Lengths would be no more than 5 or 6 feet. Would it help it I was able to build a extended supporting bed?

I do have hand plane as well but sometimes I cannot get a piece of wood as true as a jointer would. Maybe I am just not good with hand plane. 

Some material I have been getting free is rough on 2 sides and want to joint it smooth etc.


----------



## mako1 (Jan 7, 2014)

For 5-6' lengths a benchtop jointer would not work well.home made outfeed and infeed tables would have to be perfectly parallel to do any good and then you are taking up as much space as a real jointer would.A 6" jointer is not very deep and only takes up as much space as the length of the tables and can sit flush against a wall.Probably takes up less space than any other WW tool.


----------



## sleong (Apr 20, 2012)

mako1 said:


> For 5-6' lengths a benchtop jointer would not work well.home made outfeed and infeed tables would have to be perfectly parallel to do any good and then you are taking up as much space as a real jointer would.A 6" jointer is not very deep and only takes up as much space as the length of the tables and can sit flush against a wall.Probably takes up less space than any other WW tool.


That makes sense. It is just that I also do not have as much floor space to put a full size jointer. I will shop around and see what else is in the market. As this is for home use and small projects i hope a full size won't cost too much for a decent machine.

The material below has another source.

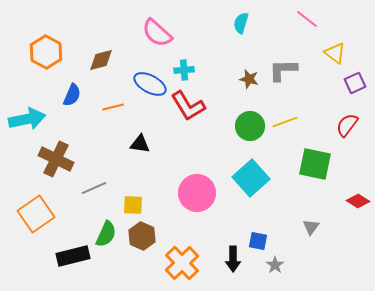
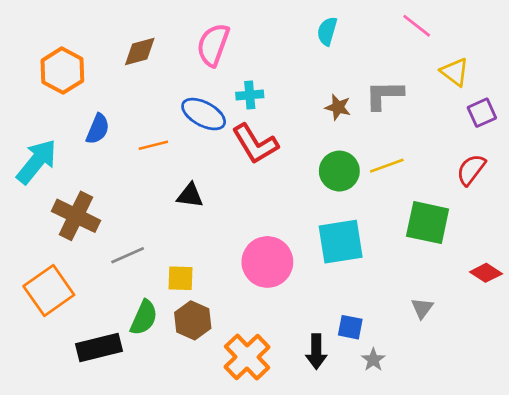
pink semicircle: (157, 33) -> (213, 45), turned 68
brown diamond: (101, 60) -> (140, 52), moved
cyan arrow: (27, 119) -> (37, 162), turned -39
cyan square: (251, 178) -> (341, 242), turned 33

Do you have any suggestions or recommendations as what would be a good brand/model to look at?


----------



## SeniorSitizen (Sep 10, 2012)

In my limited space hobby shop I find roller stands to be useful and take the place of elaborate production equipment when using my small 1950s something jointer on long lumber.

If you are planning on surfacing the face of rough lumber over 3" wide I suspect you will be in for a rude awakening. That's for a different machine made to do that called a surface planer.

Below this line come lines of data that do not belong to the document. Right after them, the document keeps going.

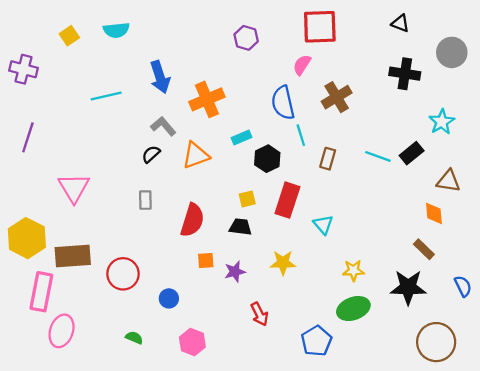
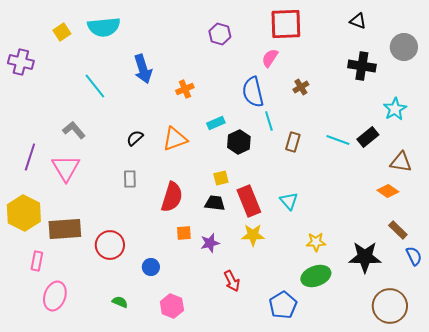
cyan semicircle: (116, 30) -> (104, 27), size x1.4
cyan line: (106, 96) -> (95, 86), turned 64
brown cross: (337, 97) -> (301, 87), size x0.6
orange cross: (207, 99) -> (185, 89), size x0.6
gray L-shape: (163, 126) -> (74, 130), moved
purple line: (28, 137) -> (30, 157), moved
red rectangle: (287, 200) -> (249, 201), moved, turned -40
orange diamond: (434, 213) -> (388, 191), turned -50
brown rectangle: (424, 249) -> (398, 230), moved
pink rectangle: (41, 292) -> (37, 261), size x0.6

http://www.sears.com/craftsman-roll...84816&cpncode=40-50066179-2&redirectType=SRDT


----------



## sleong (Apr 20, 2012)

SeniorSitizen said:


> In my limited space hobby shop I find roller stands to be useful and take the place of elaborate production equipment when using my small 1950s something jointer on long lumber.
> 
> If you are planning on surfacing the face of rough lumber over 3" wide I suspect you will be in for a rude awakening. That's for a different machine made to do that called a surface planer.
> 
> http://www.sears.com/craftsman-roll...84816&cpncode=40-50066179-2&redirectType=SRDT



Most of the things I would want to run through the jointer is rough cuts of 2 x 4 up to 4 x 4 to get a flat edge and run the rough side smooth.

I thought of a surface planer as well but maybe later on but at the moment I think a jointer is more of what I need.


----------